Was it Einstein who said that insanity is doing the same thing the same way and expecting different results?

But I do get frightened when the president speaks of war, and going it alone. A childlike instinct kicks in, and I ask myself: What if China or Russia decided that we were the most dangerous country in the world because we have weapons of mass destruction and are prepared to use them?

What if they offered to the U.N. Security Council, as smoking guns, Hiroshima and Nagasaki?

These sorts of thoughts I have to put out of my head. They're either too painful or un-American.

But the president in this year's speech has left us with a dilemma. On the one hand, the God of the terrorists promises a place in heaven and 70 vestal virgins to those who strap a bomb to themselves and blow up some people.

On the other hand, the president says our God created liberty.

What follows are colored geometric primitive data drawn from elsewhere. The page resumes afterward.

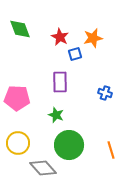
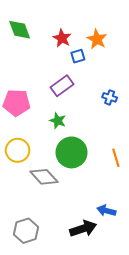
orange star: (93, 38) -> (97, 39), turned -30
purple rectangle: (60, 82) -> (62, 86), turned 55

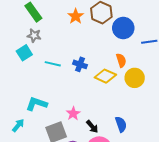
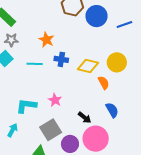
orange star: (76, 16) -> (46, 40), moved
orange semicircle: (121, 60) -> (104, 83), moved
pink star: (73, 114) -> (55, 100), moved

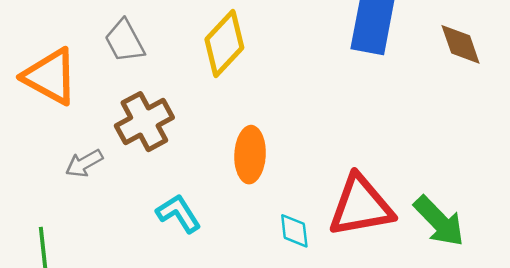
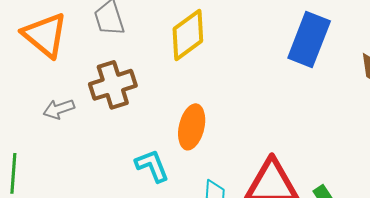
cyan L-shape: (179, 213) -> (152, 166), moved

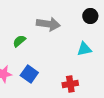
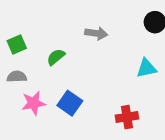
gray arrow: (48, 24) -> (96, 33), size x0.7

It's the Crusades all over again. They're back, exactly as Andre Malraux predicted.

Decades ago, Malraux, who died in 1976, said the 21st century would be the bloodiest in the history of humankind, and the conflicts would all revolve around God.

It's the same rhetoric I heard as a child when someone was angry with me: "What in God's name," they would shout, "were you thinking?"

So there's the vexing dilemma: the God of liberty or the other?

Of course I lean toward liberty, but there are some interesting questions to ask our God. Like, why did you leave all those people out when your were creating all that liberty? Didn't you see them?

I think I'd also have to ask why thoughtful theologians never get drawn into these sorts of dilemmas.

I went to bed after this State of the Union address more than just a little frightened. It is the same feeling I always get when I hear about the death of a child somewhere in the world, and I wonder whether I could ever live through that sort of unthinkable ordeal.

So I simply flushed the entire image out of my mind.

Before falling asleep, however, I thought of a brief passage in George Steiner's autobiography, "Errata." Steiner doesn't linger all that long on the thought; he merely wonders aloud whether there has ever been a ruler leading people into battle under the banner of agnosticism.